Pregnancy discrimination lawsuits are on the rise

On Behalf of | Aug 2, 2021 | Employment Law

Many women in Missouri decide to continue working through their pregnancies. Whether a pregnant woman’s reason to remain employed is personal or financial, her employer is legally obligated to respect it. Pregnant employees are protected from workplace discrimination and can sue their employers if they are fired due to pregnancy.

Pregnancy discrimination lawsuits are on the rise

Bloomberg Law looked at data from 2016 through 2020 and found that there has been an increase in federal pregnancy discrimination lawsuits each year. While there were 235 cases filed in 2016, that number rose to just under 400 in 2020. Researchers say that there are likely to be more than 400 pregnancy discrimination lawsuits filed by the end of 2021.

Researchers baffled by the numbers

Researchers do not have clear answers about the reason behind the rising number of pregnancy discrimination lawsuits.

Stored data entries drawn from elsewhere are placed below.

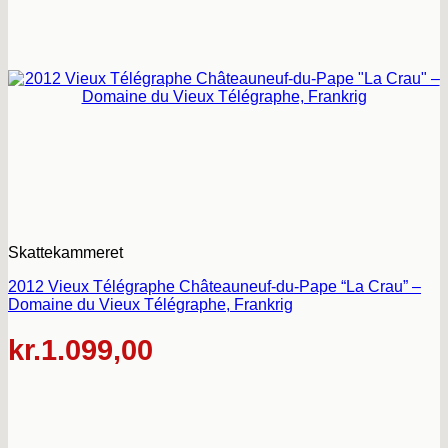
Skattekammeret
2012 Vieux Télégraphe Châteauneuf-du-Pape “La Crau” –
Domaine du Vieux Télégraphe, Frankrig
kr.
1.099,00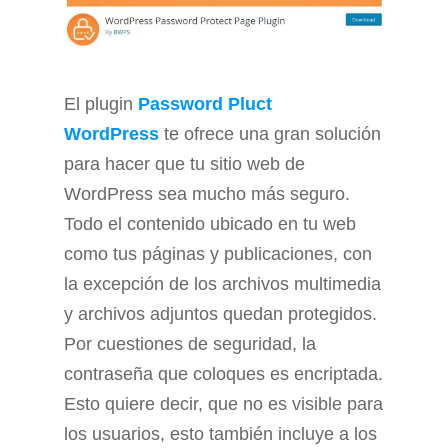
El plugin
Password Pluct
WordPress
te ofrece una gran solución
para hacer que tu sitio web de
WordPress sea mucho más seguro.
Todo el contenido ubicado en tu web
como tus páginas y publicaciones, con
la excepción de los archivos multimedia
y archivos adjuntos quedan protegidos.
Por cuestiones de seguridad, la
contraseña que coloques es encriptada.
Esto quiere decir, que no es visible para
los usuarios, esto también incluye a los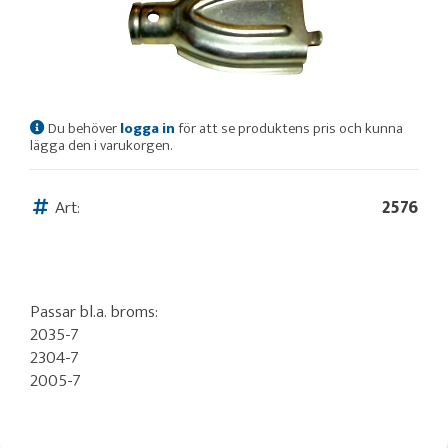
Du behöver
logga in
för att se produktens pris och kunna
lägga den i varukorgen.
Art:
2576
Passar bl.a. broms:
2035-7
2304-7
2005-7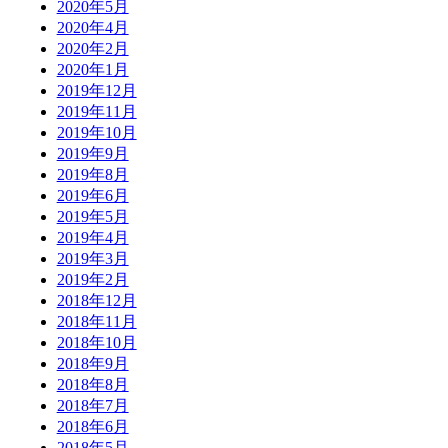
2020年5月
2020年4月
2020年2月
2020年1月
2019年12月
2019年11月
2019年10月
2019年9月
2019年8月
2019年6月
2019年5月
2019年4月
2019年3月
2019年2月
2018年12月
2018年11月
2018年10月
2018年9月
2018年8月
2018年7月
2018年6月
2018年5月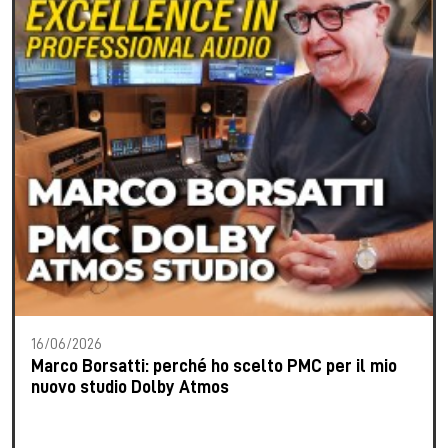
16/06/2026
Marco Borsatti: perché ho scelto PMC per il mio
nuovo studio Dolby Atmos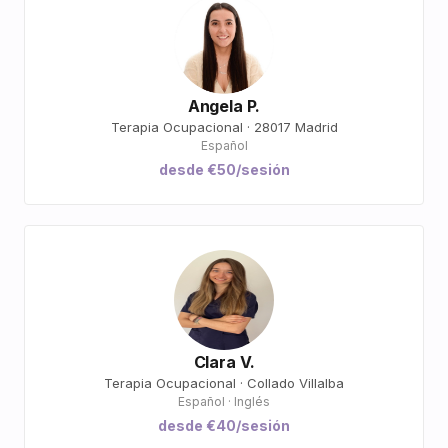
Angela P.
Terapia Ocupacional · 28017 Madrid
Español
desde €50/sesión
Clara V.
Terapia Ocupacional · Collado Villalba
Español · Inglés
desde €40/sesión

One of the things researchers don’t understand is how these types of lawsuits could be on the rise while birth rates are declining simultaneously.

Another surprising fact is that in 2020, the Equal Employment Opportunity Commission temporarily stopped its practice of issuing Right to Sue notices after completing workplace discrimination investigations. This means that the increase in pregnancy discrimination complaints in 2020 occurred despite a five-month pause in lawsuit filings.

Some possible explanations

Researchers have some guesses as to why pregnancy discrimination lawsuits continue to rise despite declining birth rates. The first is that during an economic downturn, unemployed individuals are more likely to sue their former employers. When finding a new job after being fired is very difficult, it might be important to pursue compensation for wrongful termination.

Another reason that researchers believe pregnancy discrimination lawsuits are rising is because of increasing job loss. During the last year and a half, pregnant employees may have been especially vulnerable to discrimination while their workplaces cut staff and went out of business.